↓

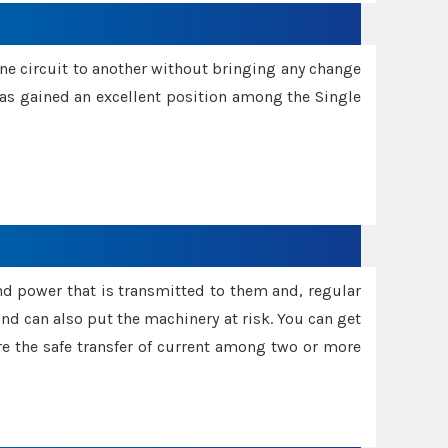
one circuit to another without bringing any change
 has gained an excellent position among the Single
and power that is transmitted to them and, regular
d can also put the machinery at risk. You can get
sure the safe transfer of current among two or more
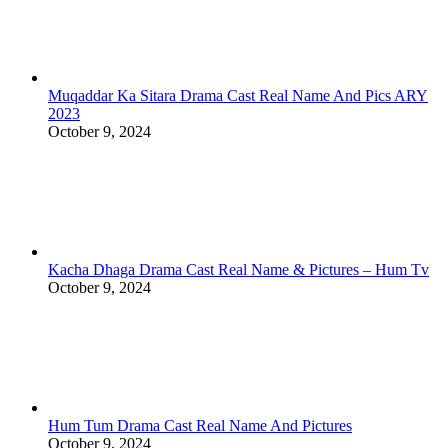
Muqaddar Ka Sitara Drama Cast Real Name And Pics ARY
2023
October 9, 2024
Kacha Dhaga Drama Cast Real Name & Pictures – Hum Tv
October 9, 2024
Hum Tum Drama Cast Real Name And Pictures
October 9, 2024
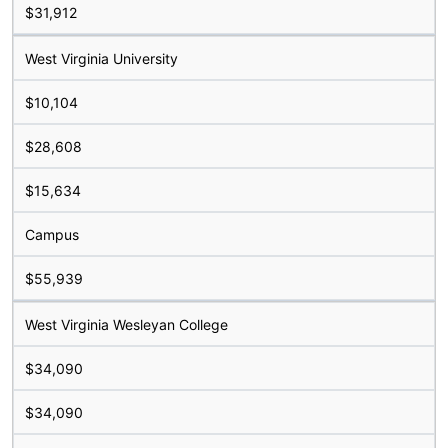
$31,912
West Virginia University
$10,104
$28,608
$15,634
Campus
$55,939
West Virginia Wesleyan College
$34,090
$34,090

↑

### Aim of the task
Exactly how many lines in the records above hold the string "Drama"? Reply with that number only.

### Result
3